Task to complete: Scan the records below, and wherever a line has the word "Deus", pull it out.

(Entries shown)

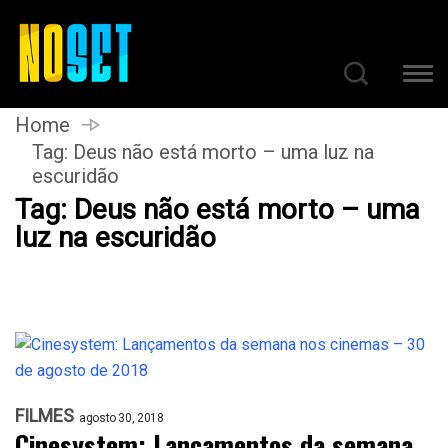
Home
Tag:
Deus não está morto – uma luz na
escuridão
Tag:
Deus não está morto – uma
luz na escuridão
FILMES
agosto 30, 2018
Cinesystem: Lançamentos da semana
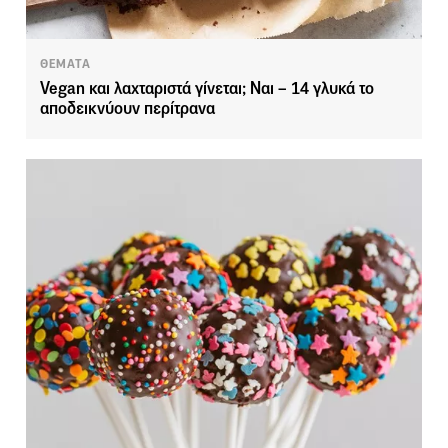
ΘΕΜΑΤΑ
Vegan και λαχταριστά γίνεται; Ναι – 14 γλυκά το
αποδεικνύουν περίτρανα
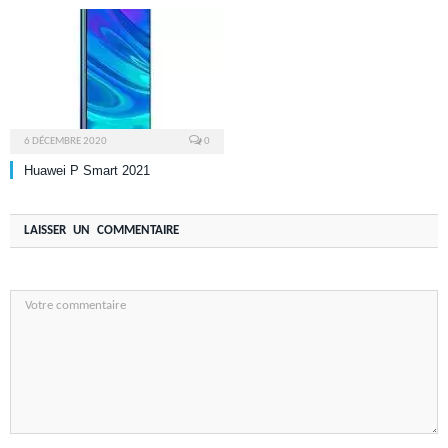
6 DÉCEMBRE 2020
0
Huawei P Smart 2021
LAISSER UN COMMENTAIRE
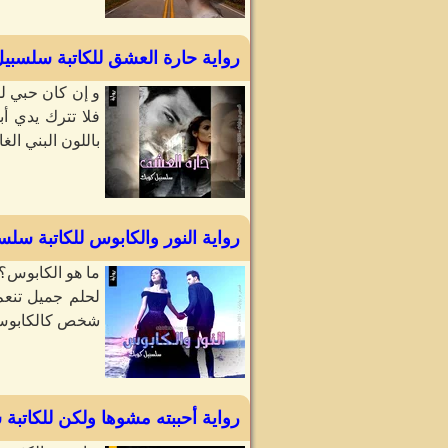
رواية حارة العشق للكاتبة سلسبي
و إن كان حبي لك
باللون البني ال
رواية النور والكابوس للكاتبة سلس
ما هو الكابوس؟
لحلم جميل تنعم
شخص كالكابوس بدخ
رواية أحببته مشوها ولكن للكاتبة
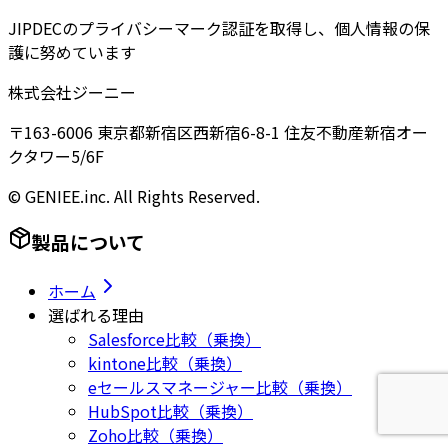
JIPDECのプライバシーマーク認証を取得し、個人情報の保
護に努めています
株式会社ジーニー
〒163-6006 東京都新宿区西新宿6-8-1 住友不動産新宿オー
クタワー5/6F
© GENIEE.inc. All Rights Reserved.
製品について
ホーム
選ばれる理由
Salesforce比較（乗換）
kintone比較（乗換）
eセールスマネージャー比較（乗換）
HubSpot比較（乗換）
Zoho比較（乗換）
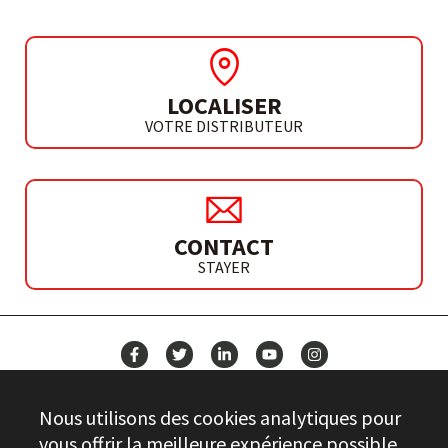
LOCALISER
VOTRE DISTRIBUTEUR
CONTACT
STAYER
ACTUALITÉS
Nous utilisons des cookies analytiques pour
CONTACT
vous offrir la meilleure expérience possible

(End Entries shown)

Written response:
Deus não está morto – uma luz na
Deus não está morto – uma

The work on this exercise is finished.